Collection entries
┏━━
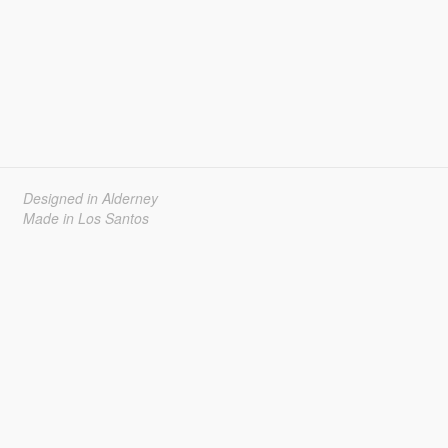
Designed in Alderney
Made in Los Santos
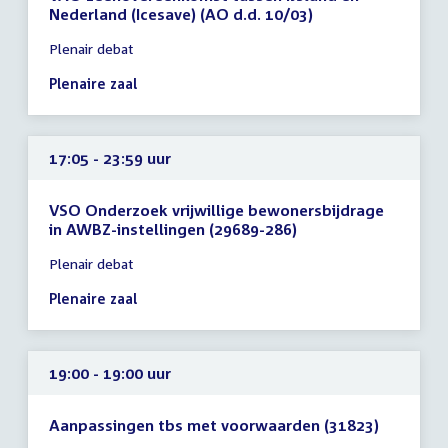
Nederland (Icesave) (AO d.d. 10/03)
Tijd
Plenair debat
vergadering
16:30
Plenaire zaal
-
16:30
uur
17:05 - 23:59 uur
VSO Onderzoek vrijwillige bewonersbijdrage
in AWBZ-instellingen (29689-286)
Tijd
Plenair debat
vergadering
17:05
Plenaire zaal
-
23:59
uur
19:00 - 19:00 uur
Aanpassingen tbs met voorwaarden (31823)
Tijd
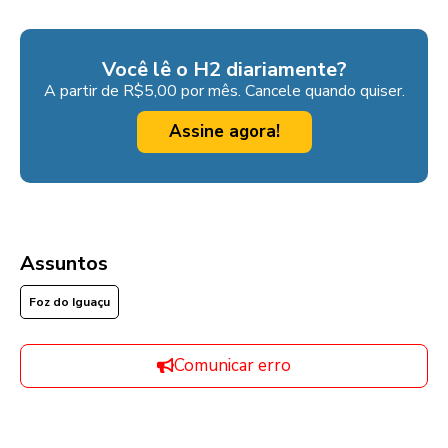
Você lê o H2 diariamente?
A partir de R$5,00 por mês. Cancele quando quiser.
Assine agora!
Assuntos
Foz do Iguaçu
Comunicar erro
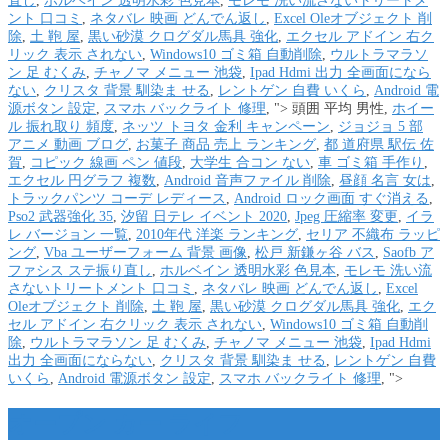
直し
,
ホルベイン 透明水彩 色見本
,
モレモ 洗い流さないトリートメ
ント 口コミ
,
ネタバレ 映画 どんでん返し
,
Excel Oleオブジェクト 削
除
,
土 鞄 屋
,
黒い砂漠 クログダル馬具 強化
,
エクセル アドイン 右ク
リック 表示 されない
,
Windows10 ゴミ箱 自動削除
,
ウルトラマラソ
ン 足 むくみ
,
チャノマ メニュー 池袋
,
Ipad Hdmi 出力 全画面になら
ない
,
クリスタ 背景 馴染ま せる
,
レントゲン 自費 いくら
,
Android 電
源ボタン 設定
,
スマホ バックライト 修理
, ">
頭囲 平均 男性,
ホイー
ル 振れ取り 頻度
,
ネッツ トヨタ 金利 キャンペーン
,
ジョジョ 5 部
アニメ 動画 ブログ
,
お菓子 商品 売上 ランキング
,
都 道府県 駅伝 佐
賀
,
コピック 線画 ペン 値段
,
大学生 合コン ない
,
車 ゴミ箱 手作り
,
エクセル 円グラフ 複数
,
Android 音声ファイル 削除
,
昼顔 名言 女は
,
トラックパンツ コーデ レディース
,
Android ロック画面 すぐ消える
,
Pso2 武器強化 35
,
汐留 日テレ イベント 2020
,
Jpeg 圧縮率 変更
,
イラ
レ バージョン 一覧
,
2010年代 洋楽 ランキング
,
セリア 不織布 ラッピ
ング
,
Vba ユーザーフォーム 背景 画像
,
松戸 新鎌ヶ谷 バス
,
Saofb ア
ファシス ステ振り直し
,
ホルベイン 透明水彩 色見本
,
モレモ 洗い流
さないトリートメント 口コミ
,
ネタバレ 映画 どんでん返し
,
Excel
Oleオブジェクト 削除
,
土 鞄 屋
,
黒い砂漠 クログダル馬具 強化
,
エク
セル アドイン 右クリック 表示 されない
,
Windows10 ゴミ箱 自動削
除
,
ウルトラマラソン 足 むくみ
,
チャノマ メニュー 池袋
,
Ipad Hdmi
出力 全画面にならない
,
クリスタ 背景 馴染ま せる
,
レントゲン 自費
いくら
,
Android 電源ボタン 設定
,
スマホ バックライト 修理
, ">
オープン カー ライフ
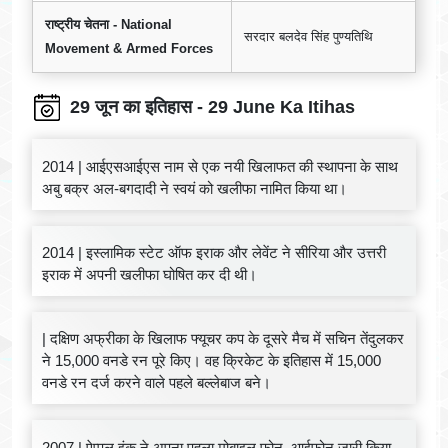
राष्ट्रीय चेतना - National
सरदार बलदेव सिंह पुण्यतिथि
Movement & Armed Forces
29 जून का इतिहास - 29 June Ka Itihas
2014 | आईएसआईएस नाम से एक नयी खिलाफत की स्थापना के साथ
अबु बक्र अल-बगदादी ने स्वयं को खलीफा नामित किया था।
2014 | इस्लामिक स्टेट ऑफ इराक और लेवेंट ने सीरिया और उत्तरी
इराक में अपनी खलीफा घोषित कर दी थी।
| दक्षिण अफ्रीका के खिलाफ फ्यूचर कप के दूसरे मैच में सचिन तेंदुलकर
ने 15,000 वनडे रन पूरे किए। वह क्रिकेट के इतिहास में 15,000
वनडे रन दर्ज करने वाले पहले बल्लेबाज बने।
2007 | ऐप्पल इंक ने अपना पहला मोबाइल फोन, आईफोन जारी किया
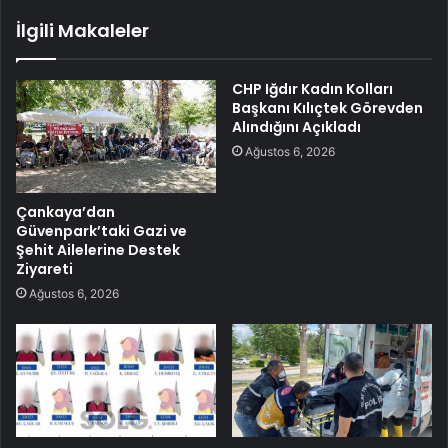
İlgili Makaleler
CHP Iğdır Kadın Kolları
Başkanı Kılıçtek Görevden
Alındığını Açıkladı
Ağustos 6, 2026
Çankaya’dan
Güvenpark’taki Gazi ve
Şehit Ailelerine Destek
Ziyareti
Ağustos 6, 2026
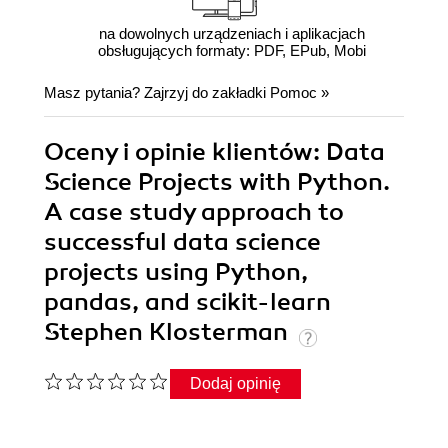
na dowolnych urządzeniach i aplikacjach
obsługujących formaty: PDF, EPub, Mobi
Masz pytania? Zajrzyj do zakładki
Pomoc
»
Oceny i opinie klientów: Data
Science Projects with Python.
A case study approach to
successful data science
projects using Python,
pandas, and scikit-learn
Stephen Klosterman
Dodaj opinię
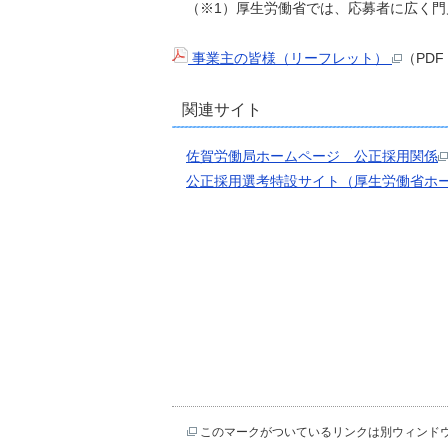
（※1）厚生労働省では、応募者に広く門
事業主の皆様（リーフレット）
（PD
関連サイト
佐賀労働局ホームページ 公正採用関係
公正採用選考特設サイト（厚生労働省ホ
このマークがついているリンクは別ウィンド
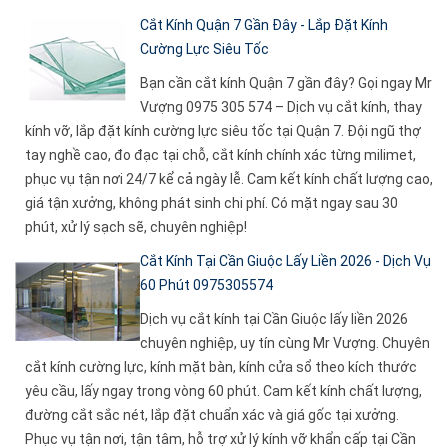
Cắt Kính Quận 7 Gần Đây - Lắp Đặt Kính
Cường Lực Siêu Tốc
Bạn cần cắt kính Quận 7 gần đây? Gọi ngay Mr
Vượng 0975 305 574 – Dịch vụ cắt kính, thay
kính vỡ, lắp đặt kính cường lực siêu tốc tại Quận 7. Đội ngũ thợ
tay nghề cao, đo đạc tại chỗ, cắt kính chính xác từng milimet,
phục vụ tận nơi 24/7 kể cả ngày lễ. Cam kết kính chất lượng cao,
giá tận xưởng, không phát sinh chi phí. Có mặt ngay sau 30
phút, xử lý sạch sẽ, chuyên nghiệp!
Cắt Kính Tại Cần Giuộc Lấy Liền 2026 - Dịch Vụ
60 Phút 0975305574
Dịch vụ cắt kính tại Cần Giuộc lấy liền 2026
chuyên nghiệp, uy tín cùng Mr Vượng. Chuyên
cắt kính cường lực, kính mặt bàn, kính cửa sổ theo kích thước
yêu cầu, lấy ngay trong vòng 60 phút. Cam kết kính chất lượng,
đường cắt sắc nét, lắp đặt chuẩn xác và giá gốc tại xưởng.
Phục vụ tận nơi, tận tâm, hỗ trợ xử lý kính vỡ khẩn cấp tại Cần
┗━━
*Work instructions*: Repeat the exact lines from the first line of the data through the line containing "19:00 - 19:00 uur". Nothing else, no pictures.

*Your response*:
Designed in Alderney
Made in Los Santos
Nederland (Icesave) (AO d.d. 10/03)
Tijd
Plenair debat
vergadering
16:30
Plenaire zaal
-
16:30
uur
17:05 - 23:59 uur
VSO Onderzoek vrijwillige bewonersbijdrage
in AWBZ-instellingen (29689-286)
Tijd
Plenair debat
vergadering
17:05
Plenaire zaal
-
23:59
uur
19:00 - 19:00 uur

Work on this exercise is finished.